Jan Ray raises her eyebrows in surprise. Bamore seems to be looking at her, but she cannot be sure. The light is poor down here, his eyes swollen almost shut.
“Nothing?” she asks, glancing at the thin scribe. He shakes his head.
“I started with air shards,” Trivner says, and she knows what is coming. Many times she has heard his delighted recitation of the tortures he has performed. It’s like listening to a poet’s expression of love for the one thing in life he can never let go. “Into his knees and elbows, then both shins.
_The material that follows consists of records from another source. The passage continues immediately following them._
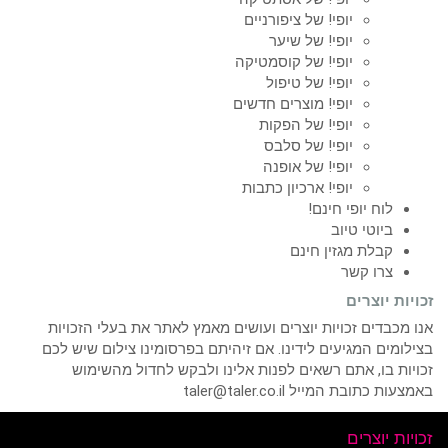
יופי! של ציפורניים
יופי! של שיער
יופי! של קוסמטיקה
יופי! של טיפול
יופי! מוצרים חדשים
יופי! של הפקות
יופי! של סלבס
יופי! של אופנה
יופי! ארכיון כתבות
לוח יופי חינם!
ביוטי טיוב
קבלת מגזין חינם
צרו קשר
זכויות יוצרים
אנו מכבדים זכויות יוצרים ועושים מאמץ לאתר את בעלי הזכויות
בצילומים המגיעים לידינו. אם זיהיתם בפרסומינו צילום שיש לכם
זכויות בו, אתם רשאים לפנות אלינו ולבקש לחדול מהשימוש
באמצעות כתובת המייל taler@taler.co.il
זכויות יוצרים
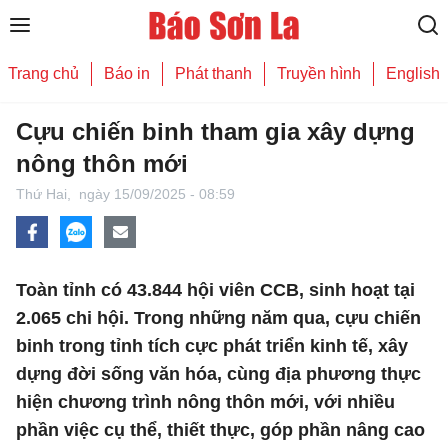
Trang chủ
Báo in
Phát thanh
Truyền hình
English
Cựu chiến binh tham gia xây dựng
nông thôn mới
Thứ Hai,
ngày 15/09/2025 - 08:59
Toàn tỉnh có 43.844 hội viên CCB, sinh hoạt tại
2.065 chi hội. Trong những năm qua, cựu chiến
binh trong tỉnh tích cực phát triển kinh tế, xây
dựng đời sống văn hóa, cùng địa phương thực
hiện chương trình nông thôn mới, với nhiều
phần việc cụ thể, thiết thực, góp phần nâng cao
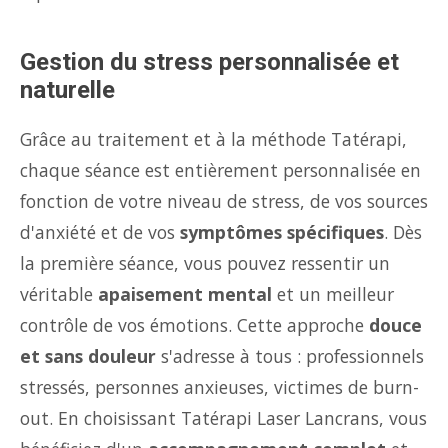
Gestion du stress personnalisée et
naturelle
Grâce au traitement et à la méthode Tatérapi,
chaque séance est entièrement personnalisée en
fonction de votre niveau de stress, de vos sources
d'anxiété et de vos
symptômes spécifiques
. Dès
la première séance, vous pouvez ressentir un
véritable
apaisement mental
et un meilleur
contrôle de vos émotions. Cette approche
douce
et sans douleur
s'adresse à tous : professionnels
stressés, personnes anxieuses, victimes de burn-
out. En choisissant Tatérapi Laser Lancrans, vous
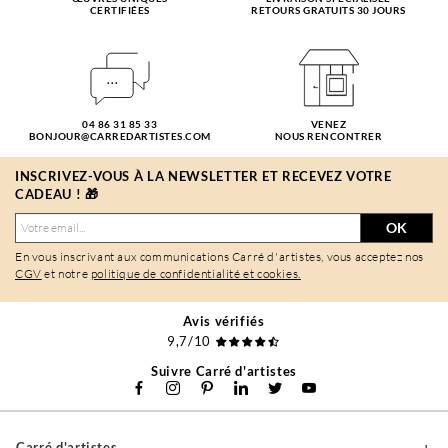
CERTIFIÉES
RETOURS GRATUITS 30 JOURS
04 86 31 85 33
VENEZ
BONJOUR@CARREDARTISTES.COM
NOUS RENCONTRER
INSCRIVEZ-VOUS À LA NEWSLETTER ET RECEVEZ VOTRE
CADEAU ! 🎁
OK
En vous inscrivant aux communications Carré d'artistes, vous acceptez nos
CGV
et notre
politique de confidentialité et cookies.
Avis vérifiés
9,7/10
Suivre Carré d'artistes
Carré d'artistes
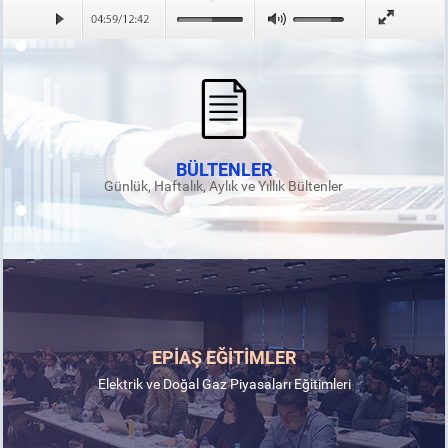
BÜLTENLER
Günlük, Haftalık, Aylık ve Yıllık Bültenler
EPİAŞ EĞİTİMLER
Elektrik ve Doğal Gaz Piyasaları Eğitimleri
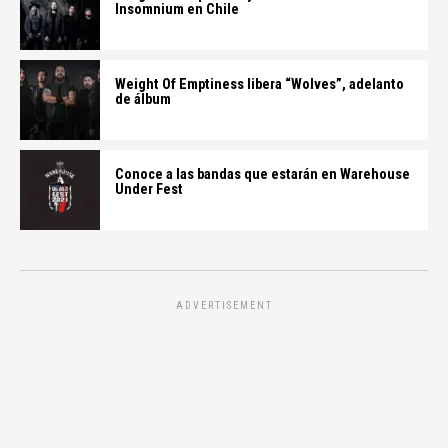
Insomnium en Chile
Weight Of Emptiness libera “Wolves”, adelanto
de álbum
Conoce a las bandas que estarán en Warehouse
Under Fest
ADVERTISEMENT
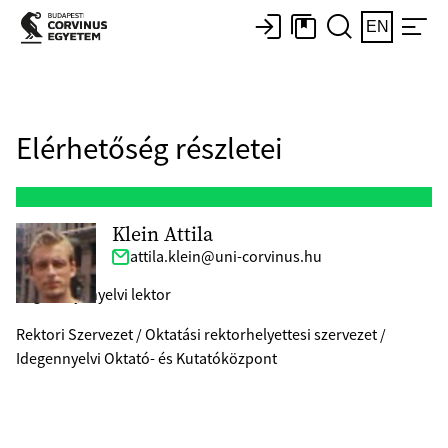
EN
Elérhetőség részletei
Klein Attila
attila.klein@uni-corvinus.hu
angol anyanyelvi lektor
Rektori Szervezet / Oktatási rektorhelyettesi szervezet /
Idegennyelvi Oktató- és Kutatóközpont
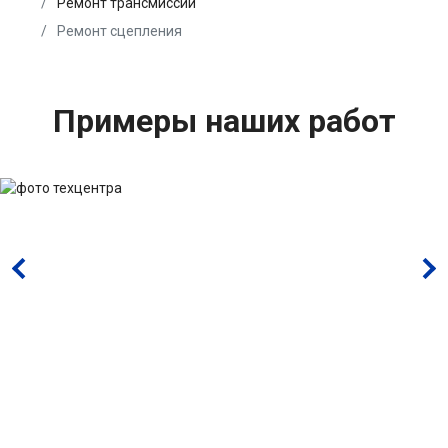
Ремонт трансмиссии
Ремонт сцепления
Примеры наших работ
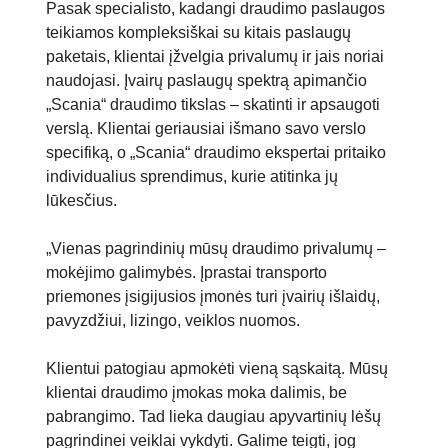
Pasak specialisto, kadangi draudimo paslaugos
teikiamos kompleksiškai su kitais paslaugų
paketais, klientai įžvelgia privalumų ir jais noriai
naudojasi. Įvairų paslaugų spektrą apimančio
„Scania“ draudimo tikslas – skatinti ir apsaugoti
verslą. Klientai geriausiai išmano savo verslo
specifiką, o „Scania“ draudimo ekspertai pritaiko
individualius sprendimus, kurie atitinka jų
lūkesčius.
„Vienas pagrindinių mūsų draudimo privalumų –
mokėjimo galimybės. Įprastai transporto
priemones įsigijusios įmonės turi įvairių išlaidų,
pavyzdžiui, lizingo, veiklos nuomos.
Klientui patogiau apmokėti vieną sąskaitą. Mūsų
klientai draudimo įmokas moka dalimis, be
pabrangimo. Tad lieka daugiau apyvartinių lėšų
pagrindinei veiklai vykdyti. Galime teigti, jog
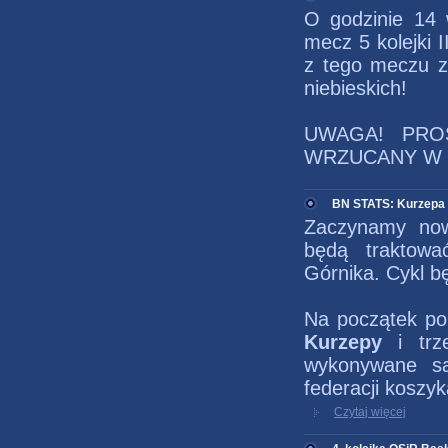
O godzinie 14 
mecz 5 kolejki I
z tego meczu z 
niebieskich!
UWAGA! PRO
WRZUCANY W 
BN STATS: Kurzepa 
Zaczynamy now
będą traktowa
Górnika. Cykl b
Na początek po
Kurzepy
i trze
wykonywane są
federacji koszyk
Czytaj więcej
The first I slipped only into the flesh, but the last selection I pushed through his bones. They’ll never come out. Any movement is agony.”
“Delightful,” Jan Ray says. “Hurry with this, Trivner. And then perhaps I can get some answers from him where you’ve failed.”
The torturer blusters for a moment, but then breathes deeply, calming himself. Remember who you’re talking to, Jan Ray thinks. His voice becomes more businesslike.
“After the air shards, some more basic forms of persuasion. Fingernails extracted. Cuts filled with powdered swine-horn. Fire ants into every body opening.” Trivner’s confidence seems to falter, and the lilt drops from his voice. “No one ever gets past the fire ants.”
“But still nothing,” Jan Ray muses. Bamore turns slightly on the rope and it creaks, wet from his blood. He coughs and vomits something black.
“Leave me with him, both of you.” Trivner goes to protest but she holds up one hand, eyes closed. He knows better than to argue with a priestess.
“I’ll wait right outside,” Trivner says, as if that will be a comfort.
“By Hanharan’s will, he will tell me what I need to know,” Jan Ray says. But as the fat torturer and the thin scribe leave the stinking chamber, she feels a slight shiver of something she does not quite understand.
Soon, she will know it as fear.
Stay here, Jave had told her. Like talking to a child. He had been her most trusted captain for some years, and they had developed a rapport that bordered on friendship, though any hint of closeness between priestess and soldier was vehemently discouraged. But still she felt a tingle of anger at his brusqueness.
“He’s concerned, you fool,” she murmured, and the sounds from outside grew more startling. Shouted orders and screams of pain; panicked cries from the people who had been lining the street; the whip of arrows and impacts of cruel metal tips on stone, wood, and flesh. They’ve come for him. She shivered and leaned forward, pulling the curtain aside.